William Trotter (1818-1865) was born again in 1830 under the gospel
preaching of Methodist preacher, Billy Dawson. In the book, Chief Men
Among the Brethren, Henry Pickering claims that Trotter had "done the
work of three lives" in his 47-year race through life. The statement
seems true enough. He did triple duty as evangelist, pastor, and
teacher.

There in the north of England, he was saved during a spiritual
harvesttime. At the age of 14, he was already testifying and exhorting
in the Methodist class meetings, and when 19, Trotter was officially
recognized as a preacher in the Methodist New Connexion. The Methodists
had been quite strong in that part of England. We get an idea of the
scope of the work from Hudson Taylor's biography.

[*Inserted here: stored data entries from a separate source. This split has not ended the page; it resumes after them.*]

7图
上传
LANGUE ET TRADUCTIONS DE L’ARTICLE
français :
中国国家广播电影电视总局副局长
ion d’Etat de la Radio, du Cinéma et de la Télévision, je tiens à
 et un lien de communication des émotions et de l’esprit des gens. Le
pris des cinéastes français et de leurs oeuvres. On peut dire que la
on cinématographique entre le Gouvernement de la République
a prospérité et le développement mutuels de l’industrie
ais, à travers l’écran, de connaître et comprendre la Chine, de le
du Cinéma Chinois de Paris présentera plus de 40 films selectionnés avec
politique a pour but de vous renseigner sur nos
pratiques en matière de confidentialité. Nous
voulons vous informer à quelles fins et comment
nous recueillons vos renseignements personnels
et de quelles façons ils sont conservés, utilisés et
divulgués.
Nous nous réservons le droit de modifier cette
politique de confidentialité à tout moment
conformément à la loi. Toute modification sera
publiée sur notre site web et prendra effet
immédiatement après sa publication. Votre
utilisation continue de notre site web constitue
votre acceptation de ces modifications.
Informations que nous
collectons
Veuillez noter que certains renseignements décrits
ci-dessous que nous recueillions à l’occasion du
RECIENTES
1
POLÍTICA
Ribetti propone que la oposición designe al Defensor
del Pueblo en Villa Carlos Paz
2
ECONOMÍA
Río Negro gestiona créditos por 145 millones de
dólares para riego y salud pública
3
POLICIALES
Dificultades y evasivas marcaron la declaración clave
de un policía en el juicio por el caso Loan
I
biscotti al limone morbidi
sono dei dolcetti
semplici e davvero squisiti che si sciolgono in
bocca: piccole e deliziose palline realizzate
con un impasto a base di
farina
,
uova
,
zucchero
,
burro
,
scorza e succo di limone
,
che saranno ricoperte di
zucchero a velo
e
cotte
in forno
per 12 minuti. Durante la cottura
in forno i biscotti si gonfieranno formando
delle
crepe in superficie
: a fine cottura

The Taylors lived not far from Trotter's hometown. Hudson Taylor was
a fourth generation Methodist from the town of Barnsley in Yorkshire.
Hudson's great grandfather was an early convert (he was privileged to
house John Wesley when he came to preach). When the older Taylor first
began preaching in that mining town, "drunkenness, licentiousness, and
gambling" were rife. William Bramwell said, "Scarcely any people raged
against the Methodists or persecuted them with such ferocity as the
people of Barnsley." Mrs. Geraldine Taylor tells us that the church
buildings were deserted and "the ale-houses overflowing, with what
results may be judged from notices such as . . . "Drunk--a penny:
dead-drunk--two-pence: clean straw for nothing."

But Yorkshire did not stay that way. The gospel came "in power, and
in the Holy Ghost, and in much assurance." Perhaps you can better
appreciate the force and vastness of the work of God in those days when
you realize that by the time of John Wesley's death in 1791, in
methodical fashion he had organized one hundred circuits in Great
Britain alone, which were traveled by three hundred itinerant preachers
and more than a thousand local "exhorters."

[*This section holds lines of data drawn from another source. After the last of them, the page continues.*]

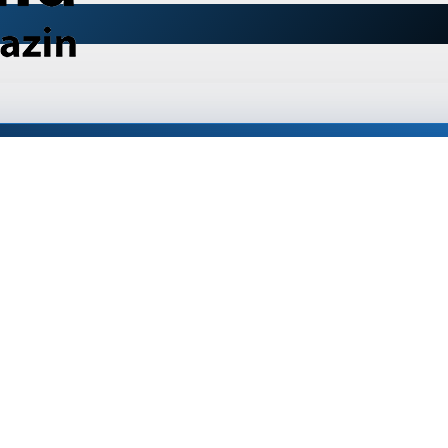
версальная Intex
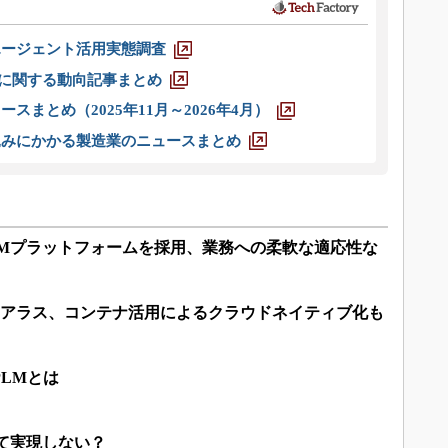
エージェント活用実態調査
O」に関する動向記事まとめ
スまとめ（2025年11月～2026年4月）
込みにかかる製造業のニュースまとめ
LMプラットフォームを採用、業務への柔軟な適応性な
目指すアラス、コンテナ活用によるクラウドネイティブ化も
PLMとは
て実現しない？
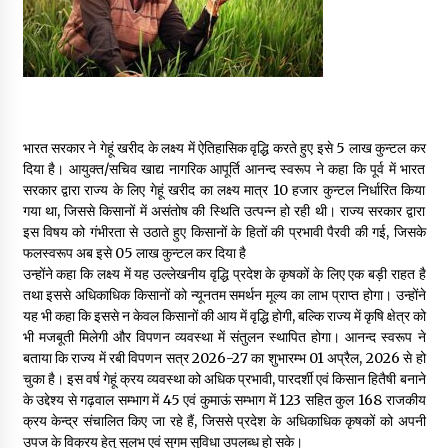
May 16, 2022
Thought Of The Day 14 May
May 14, 2022
भारत सरकार ने गेहूं खरीद के लक्ष्य में ऐतिहासिक वृद्धि करते हुए इसे 5 लाख कुन्टल कर
दिया है। आयुक्त/सचिव खाद्य नागरिक आपूर्ति आनन्द स्वरूप ने कहा कि पूर्व में भारत
Thought Of The Day 13 May
सरकार द्वारा राज्य के लिए गेहूं खरीद का लक्ष्य मात्र 10 हजार कुन्टल निर्धारित किया
May 13, 2022
गया था, जिससे किसानों में असंतोष की स्थिति उत्पन्न हो रही थी। राज्य सरकार द्वारा
इस विषय को गंभीरता से उठाते हुए किसानों के हितों की प्रभावी पैरवी की गई, जिसके
फलस्वरूप अब इसे 05 लाख कुन्टल कर दिया है
Thought Of The Day 12 May
उन्होंने कहा कि लक्ष्य में यह उल्लेखनीय वृद्धि प्रदेश के कृषकों के लिए एक बड़ी राहत है
May 12, 2022
तथा इससे अधिकाधिक किसानों को न्यूनतम समर्थन मूल्य का लाभ प्राप्त होगा। उन्होंने
यह भी कहा कि इससे न केवल किसानों की आय में वृद्धि होगी, बल्कि राज्य में कृषि क्षेत्र को
भी मजबूती मिलेगी और विपणन व्यवस्था में संतुलन स्थापित होगा। आनन्द स्वरूप ने
Thought Of The Day 11 May
बताया कि राज्य में रबी विपणन सत्र 2026-27 का शुभारम्भ 01 अप्रैल, 2026 से हो
May 11, 2022
चुका है। इस वर्ष गेहूं क्रय व्यवस्था को अधिक प्रभावी, पारदर्शी एवं किसान हितैषी बनाने
के उद्देश्य से गढ़वाल सम्भाग में 45 एवं कुमाऊं सम्भाग में 123 सहित कुल 168 राजकीय
क्रय केन्द्र संचालित किए जा रहे हैं, जिससे प्रदेश के अधिकाधिक कृषकों को अपनी
उपज के विक्रय हेतु सुलभ एवं सुगम सुविधा उपलब्ध हो सके।
Thought Of The Day 10 May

It was very likely that Wesley was in the Taylor home when he made
the entry in his journal, dated Friday, June 30, 1786: "I turned aside
to Barnsley, formerly famous for all manner of wickedness. They were
then ready to tear any Methodist preacher to pieces. Now, not a dog
wagged its tongue. I preached near the Market Place to a very large
congregation, and I believe the truth sank into many hearts. They
seemed to drink in every word. Surely God will have a people in this
place."

Wesley's words were prophetic. But what he did not know is that
God's people would not always go under the banner of Methodism. After
Wesley's death, a leadership vacuum occurred, resulting in splinters
such as the New Connexion, Primitive Methodists, Wesleyan Methodists,
Free Methodists, Methodist Protestant Church, etc. Of course, these
factions did not occur all at once, and the movement was still quite
vigorous well into the 1800s. But an autocratic style was Wesley's
ghost to haunt the movement.

William Trotter was active in a revival at Halifax at the same time
when Hudson Taylor's father, James, was seeing remarkable fruit in the
nearby town of Barnsley. I do not have a record of it, but I imagine
that the two knew each other since they were both active itinerant
evangelists. This was one of the happiest periods of Trotter's career.
From Halifax, the young Trotter was assigned to work in metropolitan
York, an industrial center of that time. God was again at work
converting the lost. It was just at this time that Trotter's eyes were
opened to the mischief of being controlled by the New Connexion's
yearly conference. There he was surrounded by the eager young converts
in York in 1841, when he received the shocking news that the conference
had decided to transfer him south to work with a sickly congregation in
London, with, as Pickering put it, "the result that his mouth was
virtually closed in his ministry."

At this time, Trotter delivered two messages that were afterward
published, that demonstrate the man's personal devotedness and
willingness to stand by his convictions. As any worldling knows, "He
that pays the fiddler calls the tune." Trotter saw that to whatever
degree men of God entrust their welfare to financial institutions, to
that degree they will be tempted to allow their message to be trimmed,
clipped, and shaven. To pass from being the Lord's freeman to being
man's hireling is a step too easily taken. In a Lecture on the Use of
Money, he argued against hoarding resources, and in a second pamphlet
entitled The Foolishness of God Wiser than the Wisdom of Men, he
answered objections to the first pamphlet, and explained the positive
side of how our money should be used for the legitimate needs of our
family and to supply the needs of the saints and to help the poor. But
in this second pamphlet, he made forceful statements against benefit
societies and all other forms of insurance. It wasn't hard for his
fellow Methodists to see how his words applied to the Minister's
Benevolent Fund. Shortly thereafter, a brief report was issued saying
that Trotter had been "discontinued from the ministry."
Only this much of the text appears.